This week's articles
Introducing LambdaGuard — a security scanner for AWS Lambda
Skyscanner built a tool which allows to visualise and audit the security of serverless assets. I'd recommend you to read the companion blog post as well, as it nicely describes different concepts related to AWS Lambda, as well as common pitfalls and vulnerabilities.
Continuous Auditing With CloudMapper
You might have already heard of it, but this time CloudMapper has been updated/redesigned to become a monitoring solution, so that it can run continuously to provide ongoing alerting and situational awareness in AWS without incurring significant cost or overhead.

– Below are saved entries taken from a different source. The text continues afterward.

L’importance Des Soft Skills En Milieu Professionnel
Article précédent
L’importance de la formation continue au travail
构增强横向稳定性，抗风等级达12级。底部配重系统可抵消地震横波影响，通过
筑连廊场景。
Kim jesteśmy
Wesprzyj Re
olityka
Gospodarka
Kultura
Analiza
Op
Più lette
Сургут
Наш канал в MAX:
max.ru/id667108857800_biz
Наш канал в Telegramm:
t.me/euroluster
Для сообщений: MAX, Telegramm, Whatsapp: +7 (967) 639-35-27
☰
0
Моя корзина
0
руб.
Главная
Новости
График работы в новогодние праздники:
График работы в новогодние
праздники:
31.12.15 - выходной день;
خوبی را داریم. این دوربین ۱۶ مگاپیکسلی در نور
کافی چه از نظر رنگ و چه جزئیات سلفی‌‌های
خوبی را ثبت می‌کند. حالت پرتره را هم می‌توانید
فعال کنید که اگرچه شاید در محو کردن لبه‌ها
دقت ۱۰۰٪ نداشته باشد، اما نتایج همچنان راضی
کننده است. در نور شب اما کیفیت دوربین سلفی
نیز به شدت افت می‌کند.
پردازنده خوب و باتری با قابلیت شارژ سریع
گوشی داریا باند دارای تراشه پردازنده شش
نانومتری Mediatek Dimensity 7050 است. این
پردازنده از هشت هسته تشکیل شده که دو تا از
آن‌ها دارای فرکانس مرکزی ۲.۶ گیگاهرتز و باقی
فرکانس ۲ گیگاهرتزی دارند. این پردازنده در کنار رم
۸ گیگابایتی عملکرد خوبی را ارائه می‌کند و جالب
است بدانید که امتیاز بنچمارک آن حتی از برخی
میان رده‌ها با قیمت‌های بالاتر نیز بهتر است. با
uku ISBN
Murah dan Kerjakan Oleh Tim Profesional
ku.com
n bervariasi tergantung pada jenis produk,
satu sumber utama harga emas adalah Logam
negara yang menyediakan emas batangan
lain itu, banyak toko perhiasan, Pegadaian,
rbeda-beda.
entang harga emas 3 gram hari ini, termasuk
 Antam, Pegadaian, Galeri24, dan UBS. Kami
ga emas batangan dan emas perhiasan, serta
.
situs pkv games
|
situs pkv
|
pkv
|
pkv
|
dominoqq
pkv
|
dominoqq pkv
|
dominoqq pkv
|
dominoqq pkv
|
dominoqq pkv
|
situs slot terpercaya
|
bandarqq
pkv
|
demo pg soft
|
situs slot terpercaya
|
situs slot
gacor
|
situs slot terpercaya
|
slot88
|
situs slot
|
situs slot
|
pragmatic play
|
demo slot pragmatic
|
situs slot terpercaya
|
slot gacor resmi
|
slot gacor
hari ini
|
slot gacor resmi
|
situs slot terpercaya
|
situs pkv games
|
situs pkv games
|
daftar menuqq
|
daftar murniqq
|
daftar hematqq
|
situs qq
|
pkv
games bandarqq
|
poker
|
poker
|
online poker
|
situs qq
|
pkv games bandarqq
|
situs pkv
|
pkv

How to evaluate community Ansible roles for your playbooks
This is the transcript of a presentation which covers the process of evaluating community content before incorporating it into automation playbooks, as well as the risks involved in including external dependencies and how to mitigate those risks. I particularly like this sentence: ''Another important component of relying on upstream packages is trust. If you're building infrastructure or setting up networking for an application important to your company's financial success, you better be sure you can trust the upstream maintainers''.
DevSecCon Seattle 2019 Round Up
This post from @clintgibler is a goldmine of useful information. It covers the talks delivered at DevSecCon Seattle, from continuous compliance to secure wrapper libraries and others.
A Compendium of Container Escapes
Slides from the Capsule8 talk at Black Hat USA 2019. Definitely not for beginners, as it goes in technical depth over concepts like Container Engine Vulnerabilities, Escapes via Insecure Configurations, and Kernel Exploitation.
Related to the previous post, kubectl-sudo is a kubectl plugin which allows users to run Kubernetes commands with the security privileges of another user. This way it should be possible to reduce the surface of unwanted or unexpected actions, by reducing the default privileges a cluster administrator to the level of an unprivileged account, and then give them the ability to impersonate users and groups when needed.
CCAT now supports GCP
If you haven't seen CCAT before, it is a tool for testing the security of container environments. Up to now it was AWS-specific, but this past week support for GCP (to each of the existing modules) has been added.